Si effectivement, il est rappelé que les Français ont une tendance à manifester régulièrement, les correspondants pointent malgré tout le côté exceptionnel du mouvement des Gilets Jaunes, ne minimisent pas la violence de certains événements, mais cherchent également à aller au-delà, une tendance qui est plus difficile à parvenir pour les médias qui n’ont pas de journalistes sur place.
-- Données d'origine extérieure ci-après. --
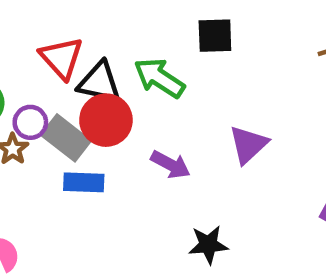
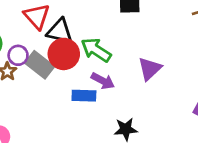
green arrow: (159, 78) -> (96, 50), moved
blue rectangle: (84, 182) -> (84, 96), moved

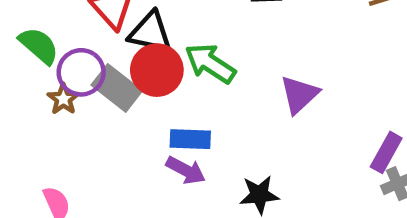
purple circle: (18, 55) -> (81, 72), size x1.4
purple arrow: (103, 81) -> (186, 170), moved

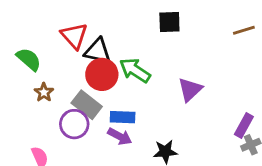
purple circle: (81, 72) -> (74, 124), moved
gray rectangle: (117, 88) -> (87, 105), moved

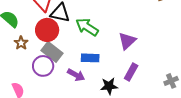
red circle: (102, 74) -> (47, 30), moved
blue rectangle: (123, 117) -> (90, 58), moved
purple rectangle: (244, 125) -> (131, 72), moved

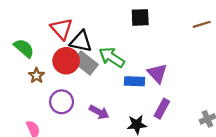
purple triangle: (127, 41) -> (157, 73), turned -30
gray rectangle: (52, 52) -> (85, 63), moved
blue rectangle: (90, 58) -> (134, 81), moved

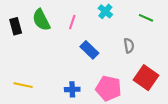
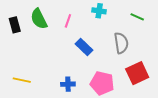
cyan cross: (105, 11) -> (99, 11), turned -32
gray semicircle: (129, 46) -> (121, 43), size x1.5
red square: (146, 78) -> (137, 73), turned 30

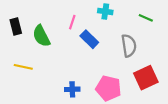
green semicircle: (39, 19) -> (41, 36), moved
blue rectangle: (84, 47) -> (89, 39), moved
yellow line: (22, 80) -> (23, 67), moved

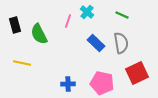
cyan cross: (105, 11) -> (87, 12), moved, turned 32
green line: (146, 18) -> (122, 15), moved
blue rectangle: (89, 39) -> (96, 43), moved

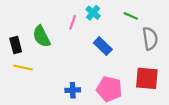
black rectangle: (15, 25) -> (16, 45), moved
gray semicircle: (121, 43) -> (150, 39), moved
red square: (137, 73) -> (147, 78), turned 30

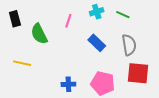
cyan cross: (93, 13) -> (97, 12), moved, turned 32
gray semicircle: (150, 39) -> (129, 45), moved
black rectangle: (16, 45) -> (15, 19), moved

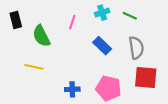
yellow line: (22, 63) -> (34, 67), moved

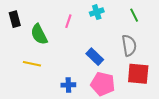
green line: (130, 16) -> (134, 15), moved, turned 40
blue rectangle: (102, 46) -> (95, 57), moved

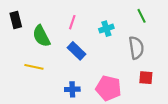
cyan cross: (97, 12) -> (106, 29), moved
blue rectangle: (95, 57) -> (77, 51), moved
red square: (138, 74) -> (146, 78), size x0.6

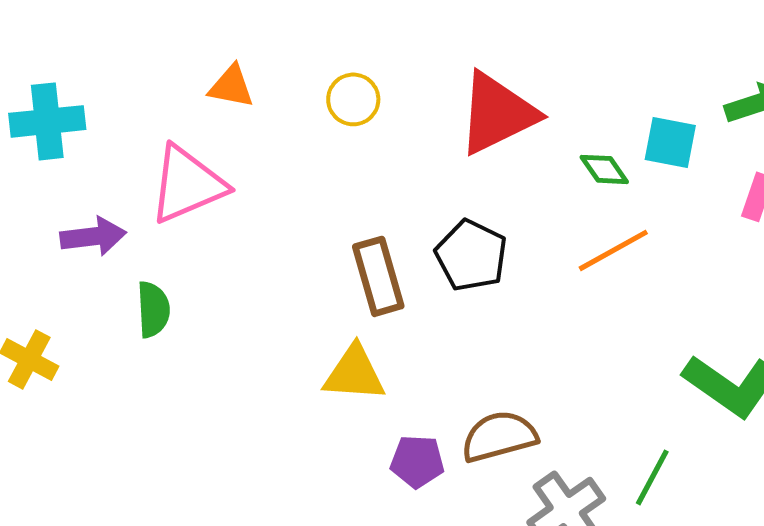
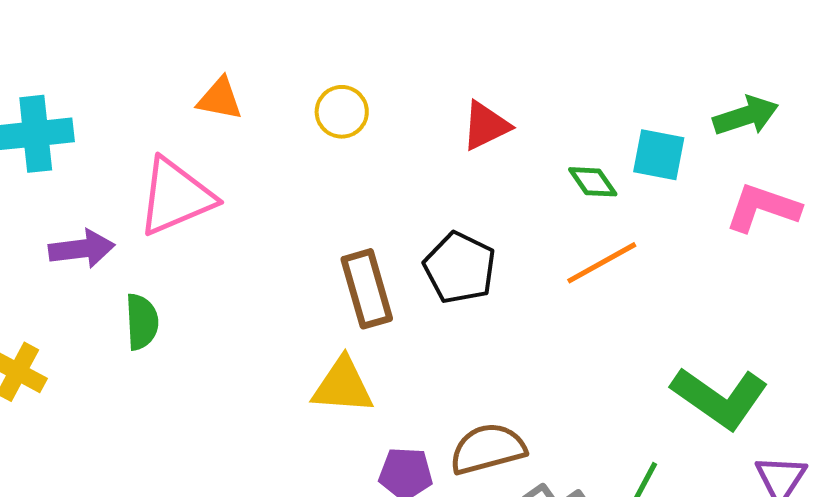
red triangle: (497, 113) -> (486, 126), size x0.6

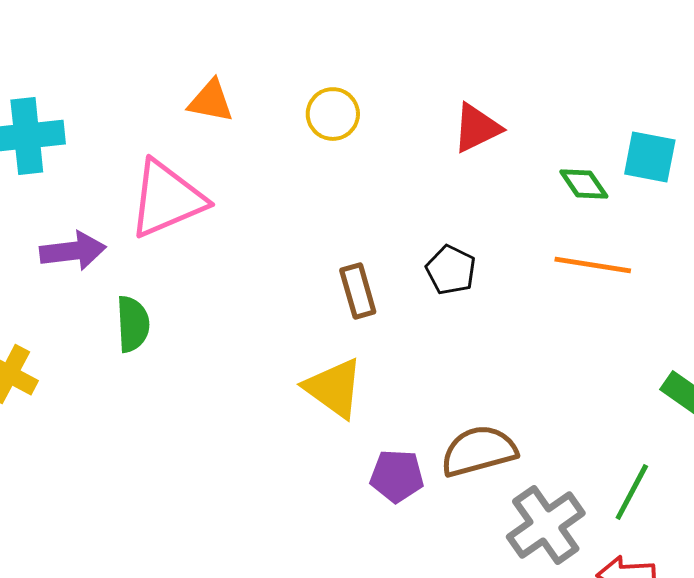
orange line: (602, 263) -> (593, 265), turned 38
black pentagon: (460, 268) -> (451, 270), size x0.7
brown rectangle: (367, 289) -> (358, 291), size x0.7
yellow triangle: (343, 386) -> (334, 388), turned 32

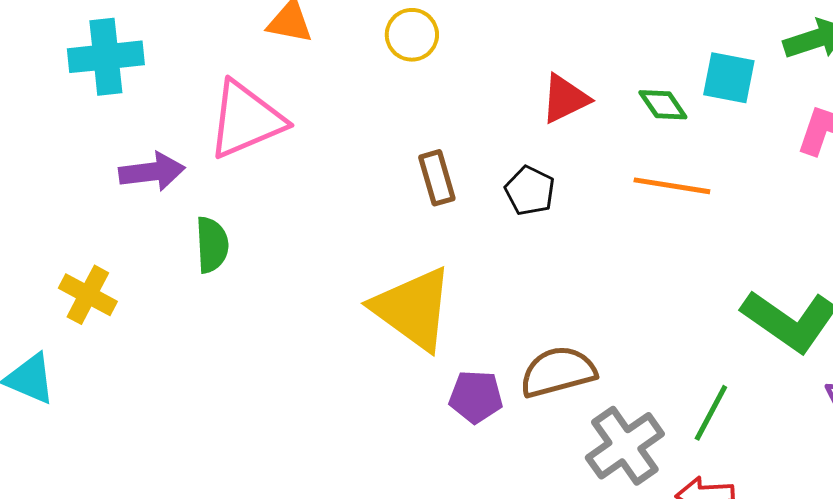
red triangle: (477, 128) -> (565, 99), moved
brown rectangle: (358, 291) -> (437, 178), moved
yellow triangle: (334, 388) -> (413, 309), size x1.4

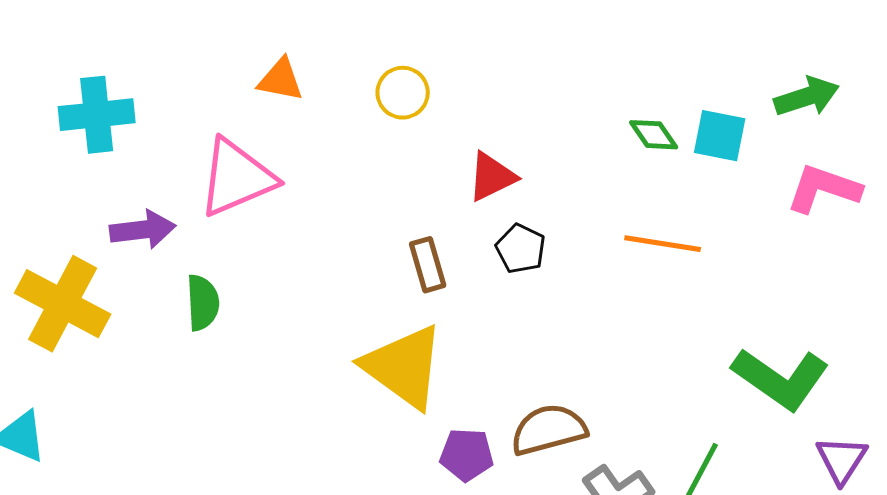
red triangle: (565, 99) -> (492, 177), moved
green diamond: (663, 105) -> (654, 135), moved
brown rectangle: (437, 178) -> (428, 265), moved
yellow cross: (88, 295) -> (63, 304), moved, size x1.6

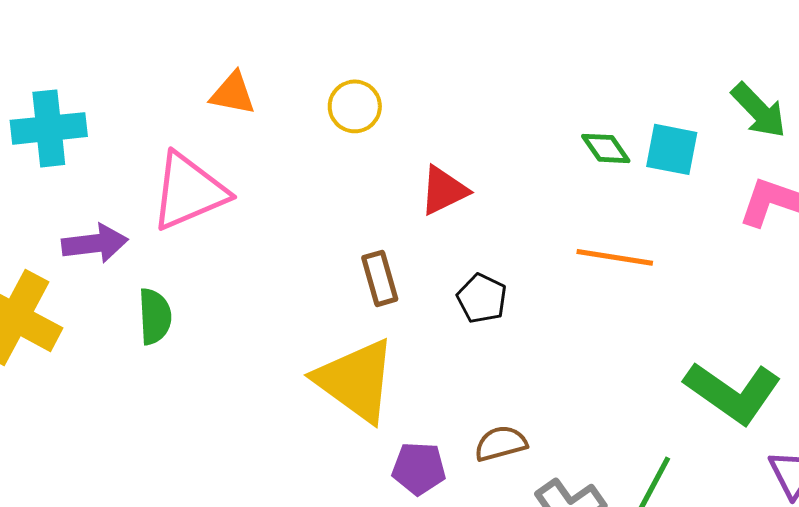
green arrow: (807, 97) -> (759, 110), turned 64
black pentagon: (521, 249) -> (482, 298), moved
brown semicircle: (549, 430) -> (501, 443), size x0.7

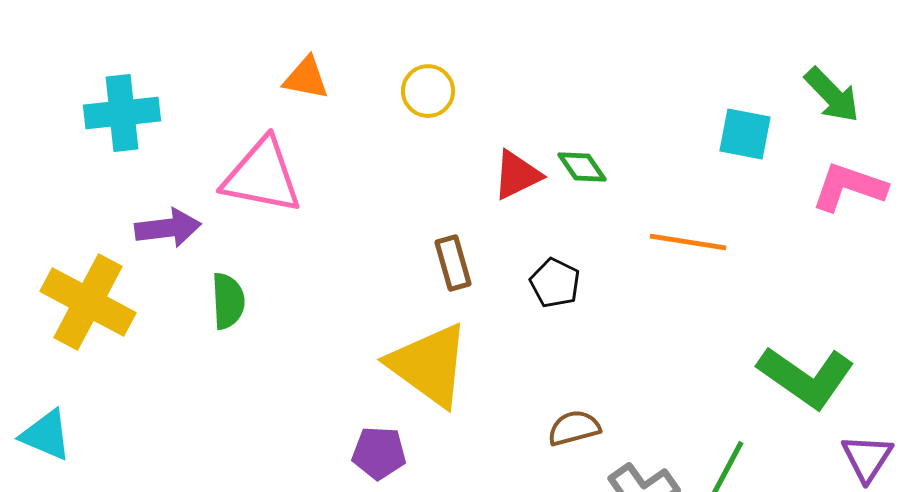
green diamond: (606, 148) -> (582, 167), moved
pink triangle: (189, 191) -> (262, 176), turned 34
purple pentagon: (419, 468) -> (379, 453), moved

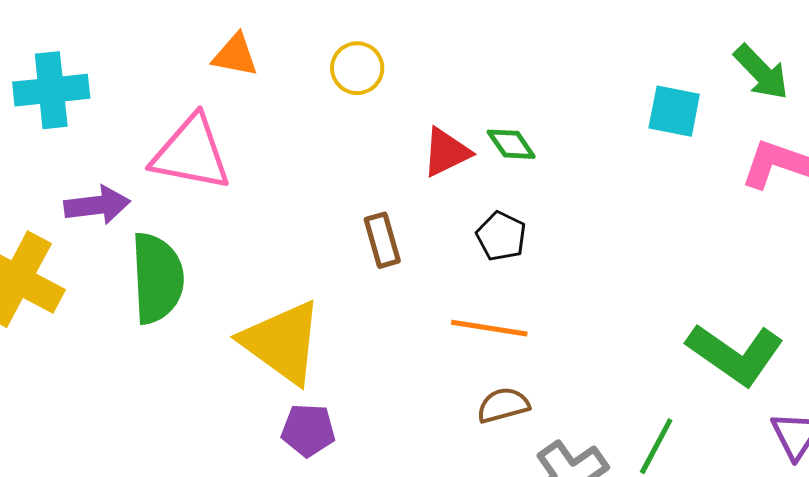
orange line: (688, 242) -> (489, 328), moved
black pentagon: (555, 283) -> (501, 236), moved
green semicircle: (228, 301) -> (157, 278), size x1.6
yellow triangle: (429, 365) -> (282, 342), moved

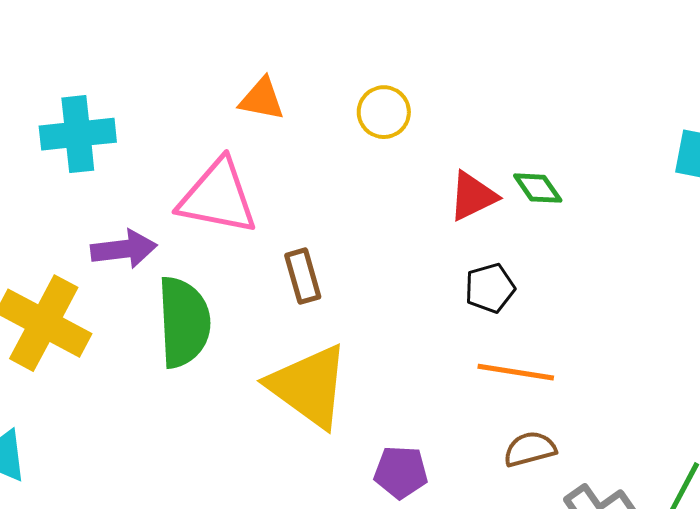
black pentagon: (501, 236) -> (490, 288), moved, turned 30
brown rectangle: (382, 240) -> (303, 276), moved
purple pentagon: (308, 430) -> (401, 472), moved

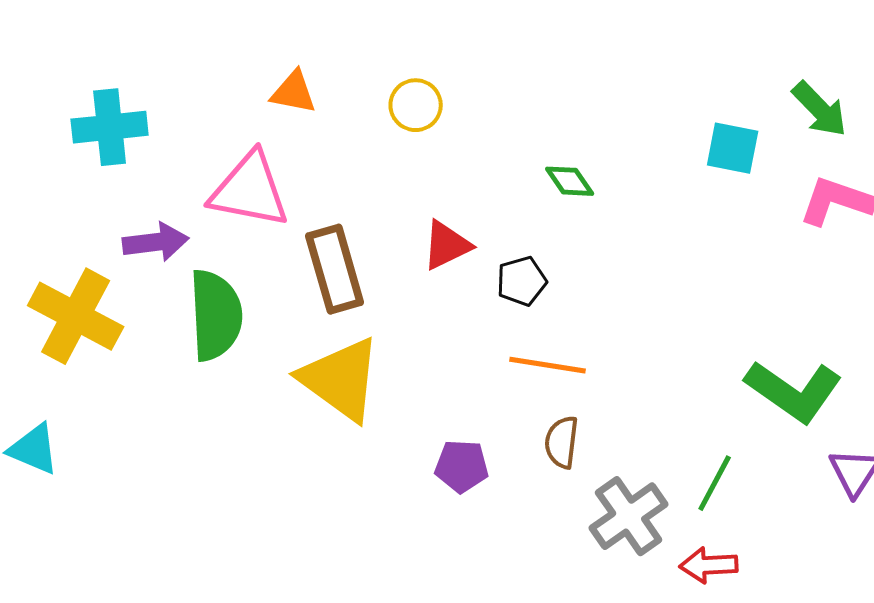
red triangle: (473, 196) -> (447, 245), moved
brown rectangle: (303, 276) -> (335, 269), size x1.6
brown semicircle: (530, 449) -> (562, 442), turned -68
purple pentagon: (401, 472) -> (462, 466), moved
Du côté d’un média web comme The Independent par exemple, les analyses sont faites par des éditorialistes qui n’ont bien souvent peu d’expériences du terrain et qui vivent également les événements depuis le Royaume-Uni.
Le chercheur Jérémie Nicey rappelle dans son article à quel point les correspondants de presse étrangère sont malgré tout confrontés à un paradoxe, “une lutte intérieure permanente entre les préjugés sur la communauté décrite (en l’occurrence les Français) et l’habituelle réduction journalistique des cas”. Le chercheur souligne donc que les correspondants sont soumis à leur subjectivité dans le traitement de l’information, “puisqu’issue de leur regard distancié et extra-culturel”. Pour autant, c’est ce regard qui permet de rendre le rôle du correspondant toujours actuel malgré les transformations numériques du métier. En ayant les clés de compréhension liées au fonctionnement de la société française et des mouvements sociaux en France, les correspondants britanniques ont tenté de rendre intelligible le mouvement des Gilets Jaunes qui malgré son apparente proximité pour l’audience britannique, en terme d’espace et de culture, a pu paraître malgré tout confus par sa complexité. Il semble alors que c’est aux correspondants de rendre intelligible ce mouvement, en apportant de la nuance et/ou de la distance, avec davantage d’intensité que des journalistes peuvent le faire depuis Londres.